Document layout detection data:
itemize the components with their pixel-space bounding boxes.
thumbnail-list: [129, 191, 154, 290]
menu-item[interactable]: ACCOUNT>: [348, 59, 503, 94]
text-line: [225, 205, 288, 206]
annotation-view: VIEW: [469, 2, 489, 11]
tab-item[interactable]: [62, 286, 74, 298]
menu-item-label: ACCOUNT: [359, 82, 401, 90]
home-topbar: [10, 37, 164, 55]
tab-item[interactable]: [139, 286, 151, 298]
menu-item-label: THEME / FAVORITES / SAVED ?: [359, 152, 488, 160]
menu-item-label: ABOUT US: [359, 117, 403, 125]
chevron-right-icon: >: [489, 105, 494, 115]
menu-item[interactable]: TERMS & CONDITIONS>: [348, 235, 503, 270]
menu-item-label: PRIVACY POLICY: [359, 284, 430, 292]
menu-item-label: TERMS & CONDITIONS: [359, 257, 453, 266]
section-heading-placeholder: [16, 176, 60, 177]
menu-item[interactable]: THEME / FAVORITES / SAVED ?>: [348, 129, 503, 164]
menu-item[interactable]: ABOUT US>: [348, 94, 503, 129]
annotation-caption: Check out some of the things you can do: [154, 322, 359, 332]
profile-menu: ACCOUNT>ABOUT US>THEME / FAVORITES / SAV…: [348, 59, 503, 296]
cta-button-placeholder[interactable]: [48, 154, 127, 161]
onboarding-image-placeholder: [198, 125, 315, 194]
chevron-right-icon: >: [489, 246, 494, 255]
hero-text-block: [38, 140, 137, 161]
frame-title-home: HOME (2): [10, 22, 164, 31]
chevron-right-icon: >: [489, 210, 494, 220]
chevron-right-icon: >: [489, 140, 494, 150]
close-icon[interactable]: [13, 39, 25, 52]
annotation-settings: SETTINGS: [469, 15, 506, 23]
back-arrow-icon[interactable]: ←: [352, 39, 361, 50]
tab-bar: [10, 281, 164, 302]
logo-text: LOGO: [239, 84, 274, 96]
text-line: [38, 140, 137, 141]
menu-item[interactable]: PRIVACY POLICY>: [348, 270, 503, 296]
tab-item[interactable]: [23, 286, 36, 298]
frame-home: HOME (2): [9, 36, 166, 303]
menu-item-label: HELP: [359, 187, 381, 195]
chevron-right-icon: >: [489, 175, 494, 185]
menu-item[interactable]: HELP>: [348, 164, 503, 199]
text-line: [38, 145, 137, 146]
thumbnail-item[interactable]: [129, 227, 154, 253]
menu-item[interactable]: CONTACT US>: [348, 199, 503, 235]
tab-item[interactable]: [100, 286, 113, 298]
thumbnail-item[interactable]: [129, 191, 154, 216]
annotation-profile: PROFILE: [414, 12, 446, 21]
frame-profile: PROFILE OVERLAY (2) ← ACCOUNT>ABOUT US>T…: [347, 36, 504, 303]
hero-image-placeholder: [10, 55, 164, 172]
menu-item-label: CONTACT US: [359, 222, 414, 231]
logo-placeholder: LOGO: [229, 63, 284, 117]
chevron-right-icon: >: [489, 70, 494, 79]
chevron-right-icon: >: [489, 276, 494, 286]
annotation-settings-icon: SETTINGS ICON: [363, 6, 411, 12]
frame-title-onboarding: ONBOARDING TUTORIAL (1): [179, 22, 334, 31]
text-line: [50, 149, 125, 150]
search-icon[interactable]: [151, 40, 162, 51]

WHAT TO WORK ON >> All of the records should be repeated precisely as written.

WRITTEN REPLY >>
itemize the components with their pixel-space bounding boxes.
thumbnail-list: [129, 191, 154, 290]
menu-item[interactable]: ACCOUNT>: [348, 59, 503, 94]
text-line: [225, 205, 288, 206]
annotation-view: VIEW: [469, 2, 489, 11]
tab-item[interactable]: [62, 286, 74, 298]
menu-item-label: ACCOUNT: [359, 82, 401, 90]
home-topbar: [10, 37, 164, 55]
tab-item[interactable]: [139, 286, 151, 298]
menu-item-label: THEME / FAVORITES / SAVED ?: [359, 152, 488, 160]
menu-item-label: ABOUT US: [359, 117, 403, 125]
chevron-right-icon: >: [489, 105, 494, 115]
menu-item[interactable]: TERMS & CONDITIONS>: [348, 235, 503, 270]
menu-item-label: PRIVACY POLICY: [359, 284, 430, 292]
menu-item-label: TERMS & CONDITIONS: [359, 257, 453, 266]
section-heading-placeholder: [16, 176, 60, 177]
menu-item[interactable]: THEME / FAVORITES / SAVED ?>: [348, 129, 503, 164]
menu-item[interactable]: ABOUT US>: [348, 94, 503, 129]
annotation-caption: Check out some of the things you can do: [154, 322, 359, 332]
profile-menu: ACCOUNT>ABOUT US>THEME / FAVORITES / SAV…: [348, 59, 503, 296]
cta-button-placeholder[interactable]: [48, 154, 127, 161]
onboarding-image-placeholder: [198, 125, 315, 194]
chevron-right-icon: >: [489, 246, 494, 255]
hero-text-block: [38, 140, 137, 161]
frame-title-home: HOME (2): [10, 22, 164, 31]
chevron-right-icon: >: [489, 210, 494, 220]
chevron-right-icon: >: [489, 140, 494, 150]
close-icon[interactable]: [13, 39, 25, 52]
annotation-settings: SETTINGS: [469, 15, 506, 23]
back-arrow-icon[interactable]: ←: [352, 39, 361, 50]
tab-bar: [10, 281, 164, 302]
logo-text: LOGO: [239, 84, 274, 96]
text-line: [38, 140, 137, 141]
menu-item[interactable]: PRIVACY POLICY>: [348, 270, 503, 296]
tab-item[interactable]: [23, 286, 36, 298]
frame-home: HOME (2): [9, 36, 166, 303]
menu-item-label: HELP: [359, 187, 381, 195]
chevron-right-icon: >: [489, 175, 494, 185]
menu-item[interactable]: HELP>: [348, 164, 503, 199]
text-line: [38, 145, 137, 146]
thumbnail-item[interactable]: [129, 227, 154, 253]
menu-item[interactable]: CONTACT US>: [348, 199, 503, 235]
tab-item[interactable]: [100, 286, 113, 298]
thumbnail-item[interactable]: [129, 191, 154, 216]
annotation-profile: PROFILE: [414, 12, 446, 21]
frame-profile: PROFILE OVERLAY (2) ← ACCOUNT>ABOUT US>T…: [347, 36, 504, 303]
hero-image-placeholder: [10, 55, 164, 172]
menu-item-label: CONTACT US: [359, 222, 414, 231]
logo-placeholder: LOGO: [229, 63, 284, 117]
chevron-right-icon: >: [489, 70, 494, 79]
chevron-right-icon: >: [489, 276, 494, 286]
annotation-settings-icon: SETTINGS ICON: [363, 6, 411, 12]
frame-title-onboarding: ONBOARDING TUTORIAL (1): [179, 22, 334, 31]
text-line: [50, 149, 125, 150]
search-icon[interactable]: [151, 40, 162, 51]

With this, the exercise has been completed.